ولا يسبع منه العلما ء : setiap
para ulama’ mengetahui tentang hakekat sesuatu yang terdapat dalam Al
Qur’an, mereka akan rindu sekali akan bacaan hakekat yang lainya
sehingga tidak akan merasa puas dan bosan.
ولا تلتبس به الا لسن ة : lidahnya orang mu’min tidak merasa sulit dalam mengucapkannya walaupun bukan orang arab.

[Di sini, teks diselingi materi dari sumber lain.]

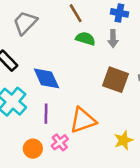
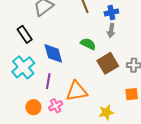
blue cross: (119, 13) -> (111, 12), moved, turned -32
green semicircle: (85, 39) -> (88, 44), moved
brown square: (115, 80) -> (108, 63), turned 30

لا تز يع به الا هوي : dengan dhomir muanas dan mudzakar artinya tidak akan menjadi ahli bid’ah dan orang yang tersesat.[2]
F. Aspek Tarbawi
Pendidikan
islam adalah proses transformasi dan internalisasi ilmu pengetahuan dan
nilai-nilai islam pada peserta didik melalui pertumbuhan dan
pengembangan potensi fitrah nya mencapai keseimbangan dan kesempurnaan
hidup dalam segala aspek.
Fungsi
Al-Qur’an adalah sebagai petunjuk, sebagai penerang jalan hidup,
pembeda antara yang benar dan salah, penyembuh penyakit hati, nasehat
dan sumber informasi sebagai sumber informasi Al-Qur’an mengajarkan
banyak hal pada manusia dari persoalan keyakinan, moral, prinsip-prinsip
ibadah dan muamalah sampai kepada asas-asas ilmu pengetahuan.
Mengenai
ilmu pengetahuan, Al-Qur’an memberikan wawasan dan motivasi kepada
manusia untuk memperhatikan dan meneliti akan sebagai manivestasi
kekuasaan Allah, dari hasil pengkajian dan penelitian fenomena alam
kemudian melahirkan ilmu pengetahuan.
Al-Qur’an
tidak hanya sebagai petunjuk bagi suatu umat tertentu dan untuk periode
waktu, tertentu melainkan menjadi petunjuk yang universal dan sepanjang
waktu. Al-Qur’an adalah aksis bagi setiap zaman dan tempat. Petunjuknya
sangat luas, seperti luasnya umat manusia dan meliputi segala aspek
kehidupannya.
Proses
aktualisasi nilai-nilai Al-Qur’an dalam pendidikan meliputi tiga
dimensi kehidupan yang harus dibina dan dikembangkan oleh pendidikan
diantaranya :
1. Dimensi spiritual yaitu iman, taqwa dan akhlak mulia yang tercermin dalam ibadah dan muamalah
2. Dimensi budaya, kepribadian yang mantap bertanggung jawab, kemasyarakatan dan kebangsaan
3. Dimensi
kecerdasan yang membawa pada kemajuan yaitu cerdas, kreatif, terampil,
disiplin, etos kerja, profesional, inovatif dan produktif
PENUTUP
Al-Qur’an
merupakan firman Allah yang dijadikan pedoman hidup kaum muslim yang
tidak ada lagi keraguan didalamnya. Al-Qur’an sebagai sumber ilmu
pengetahuan dapat melahirkan berbagai macam aspek limu-ilmu, bukan hanya
ilmu pengetahuan dan ilmu keislaman saja tetapi juga teknologi karena
semakin intensif manusia menggali ayat-ayat al-Qur’an maka akan semakin
banyak pula isyarat keilmuan yang didapatkan. Proses aktualisasi
nilai-nilai Al-Qur’an dalam pendidikan meliputi tiga dimensi kehidupan
yang harus dibina dan dikembangkan oleh pendidikan diantaranya :
1. Dimensi spiritual yaitu iman, taqwa dan akhlak mulia yang tercermin dalam ibadah dan muamalah
2. Dimensi budaya, kepribadian yang mantap bertanggung jawab, kemasyarakatan dan kebangsaan
3. Dimensi
kecerdasan yang membawa pada kemajuan yaitu cerdas, kreatif, terampil,
disiplin, etos kerja, profesional, inovatif dan produktif
DAFTAR PUSTAKA
Abdurrahman, Muhammad. Tuhfatul Akhwadzi ( Syarah Tirmidzi ) Juz 7. (Beirut : Darul Fikri ).
Zuhri, Ahmad. 1992. Sunan At-Tirmidzi. Juz IV. Semarang: CV. Asy-Syifa’.